● DATASET:
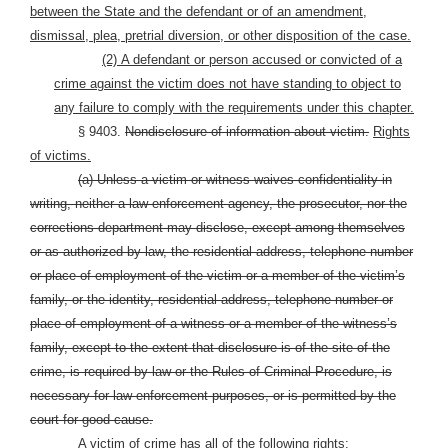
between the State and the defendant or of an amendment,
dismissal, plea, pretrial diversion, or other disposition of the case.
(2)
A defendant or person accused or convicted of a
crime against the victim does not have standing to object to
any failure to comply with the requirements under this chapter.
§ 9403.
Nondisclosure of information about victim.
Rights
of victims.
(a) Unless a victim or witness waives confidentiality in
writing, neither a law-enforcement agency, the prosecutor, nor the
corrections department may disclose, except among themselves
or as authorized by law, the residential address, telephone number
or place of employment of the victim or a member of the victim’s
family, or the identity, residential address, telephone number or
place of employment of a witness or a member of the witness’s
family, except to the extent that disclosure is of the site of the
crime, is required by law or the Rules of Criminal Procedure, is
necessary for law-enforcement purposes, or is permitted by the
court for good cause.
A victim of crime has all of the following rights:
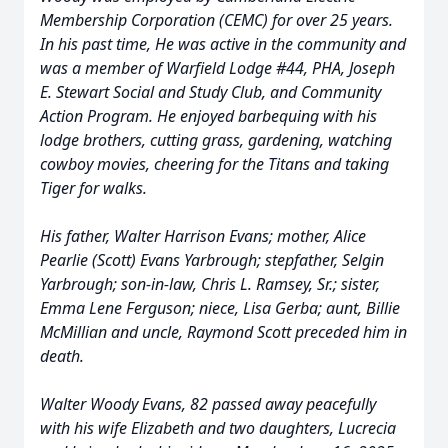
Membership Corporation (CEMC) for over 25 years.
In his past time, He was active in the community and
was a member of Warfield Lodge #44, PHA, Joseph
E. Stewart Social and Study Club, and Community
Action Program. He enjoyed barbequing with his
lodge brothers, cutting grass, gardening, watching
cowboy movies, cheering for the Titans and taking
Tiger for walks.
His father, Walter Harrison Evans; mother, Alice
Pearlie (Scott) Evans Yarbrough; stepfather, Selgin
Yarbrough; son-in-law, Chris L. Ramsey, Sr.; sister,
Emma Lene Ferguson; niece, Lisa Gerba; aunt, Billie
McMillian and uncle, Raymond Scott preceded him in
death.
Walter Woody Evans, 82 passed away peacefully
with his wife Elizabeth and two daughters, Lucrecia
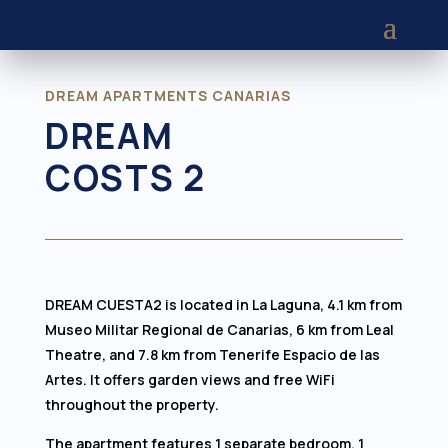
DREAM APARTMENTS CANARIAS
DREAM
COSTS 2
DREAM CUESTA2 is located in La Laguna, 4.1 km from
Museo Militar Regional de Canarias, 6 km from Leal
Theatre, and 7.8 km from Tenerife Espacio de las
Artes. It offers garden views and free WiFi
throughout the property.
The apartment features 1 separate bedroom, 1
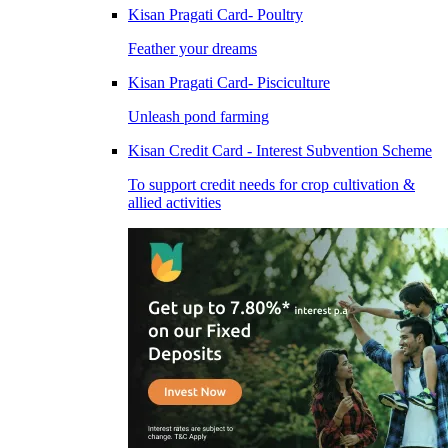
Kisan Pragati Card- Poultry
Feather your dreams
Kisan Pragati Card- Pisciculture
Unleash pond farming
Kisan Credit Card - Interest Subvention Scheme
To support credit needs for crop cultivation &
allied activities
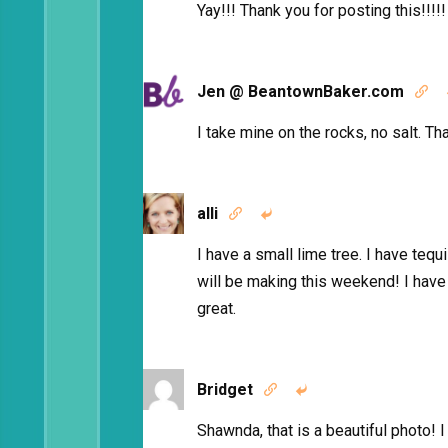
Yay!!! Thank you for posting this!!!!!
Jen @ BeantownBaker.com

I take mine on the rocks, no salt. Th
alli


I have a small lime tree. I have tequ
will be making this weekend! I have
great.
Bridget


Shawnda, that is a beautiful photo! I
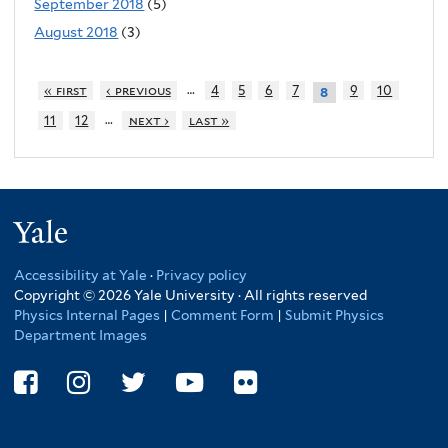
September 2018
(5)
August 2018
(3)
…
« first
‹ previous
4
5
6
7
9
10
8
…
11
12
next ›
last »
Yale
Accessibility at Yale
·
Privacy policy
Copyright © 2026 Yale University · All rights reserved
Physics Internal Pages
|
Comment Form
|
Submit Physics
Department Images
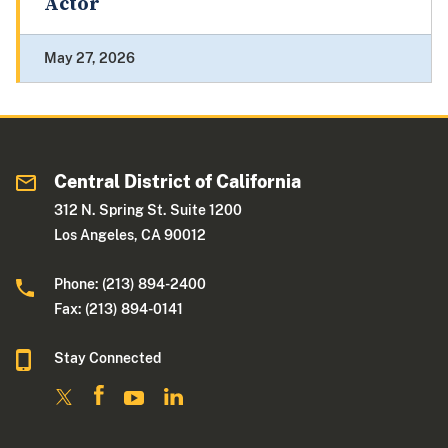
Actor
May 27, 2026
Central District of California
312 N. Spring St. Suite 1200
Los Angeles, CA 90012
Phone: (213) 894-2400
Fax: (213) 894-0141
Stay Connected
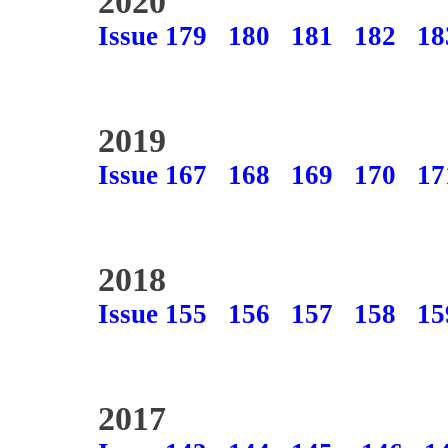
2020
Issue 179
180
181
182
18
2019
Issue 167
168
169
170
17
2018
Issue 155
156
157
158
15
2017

● AIM OF THE EXERCISE:
Write out the whole listing exactly. Pictures stay out.

● WRITTEN RESPONSE:
between the State and the defendant or of an amendment,
dismissal, plea, pretrial diversion, or other disposition of the case.
(2)
A defendant or person accused or convicted of a
crime against the victim does not have standing to object to
any failure to comply with the requirements under this chapter.
§ 9403.
Nondisclosure of information about victim.
Rights
of victims.
(a) Unless a victim or witness waives confidentiality in
writing, neither a law-enforcement agency, the prosecutor, nor the
corrections department may disclose, except among themselves
or as authorized by law, the residential address, telephone number
or place of employment of the victim or a member of the victim’s
family, or the identity, residential address, telephone number or
place of employment of a witness or a member of the witness’s
family, except to the extent that disclosure is of the site of the
crime, is required by law or the Rules of Criminal Procedure, is
necessary for law-enforcement purposes, or is permitted by the
court for good cause.
A victim of crime has all of the following rights:
Membership Corporation (CEMC) for over 25 years.
In his past time, He was active in the community and
was a member of Warfield Lodge #44, PHA, Joseph
E. Stewart Social and Study Club, and Community
Action Program. He enjoyed barbequing with his
lodge brothers, cutting grass, gardening, watching
cowboy movies, cheering for the Titans and taking
Tiger for walks.
His father, Walter Harrison Evans; mother, Alice
Pearlie (Scott) Evans Yarbrough; stepfather, Selgin
Yarbrough; son-in-law, Chris L. Ramsey, Sr.; sister,
Emma Lene Ferguson; niece, Lisa Gerba; aunt, Billie
McMillian and uncle, Raymond Scott preceded him in
death.
Walter Woody Evans, 82 passed away peacefully
with his wife Elizabeth and two daughters, Lucrecia
DREAM APARTMENTS CANARIAS
DREAM
COSTS 2
DREAM CUESTA2 is located in La Laguna, 4.1 km from
Museo Militar Regional de Canarias, 6 km from Leal
Theatre, and 7.8 km from Tenerife Espacio de las
Artes. It offers garden views and free WiFi
throughout the property.
The apartment features 1 separate bedroom, 1
Kisan Pragati Card- Poultry
Feather your dreams
Kisan Pragati Card- Pisciculture
Unleash pond farming
Kisan Credit Card - Interest Subvention Scheme
To support credit needs for crop cultivation &
allied activities
Yay!!! Thank you for posting this!!!!!
Jen @ BeantownBaker.com

I take mine on the rocks, no salt. Th
alli


I have a small lime tree. I have tequ
will be making this weekend! I have
great.
Bridget


Shawnda, that is a beautiful photo! I
September 2018
(5)
August 2018
(3)
…
« first
‹ previous
4
5
6
7
9
10
8
…
11
12
next ›
last »
Yale
Accessibility at Yale
·
Privacy policy
Copyright © 2026 Yale University · All rights reserved
Physics Internal Pages
|
Comment Form
|
Submit Physics
Department Images
Actor
May 27, 2026
Central District of California
312 N. Spring St. Suite 1200
Los Angeles, CA 90012
Phone: (213) 894-2400
Fax: (213) 894-0141
Stay Connected
2020
Issue 179
180
181
182
18
2019
Issue 167
168
169
170
17
2018
Issue 155
156
157
158
15
2017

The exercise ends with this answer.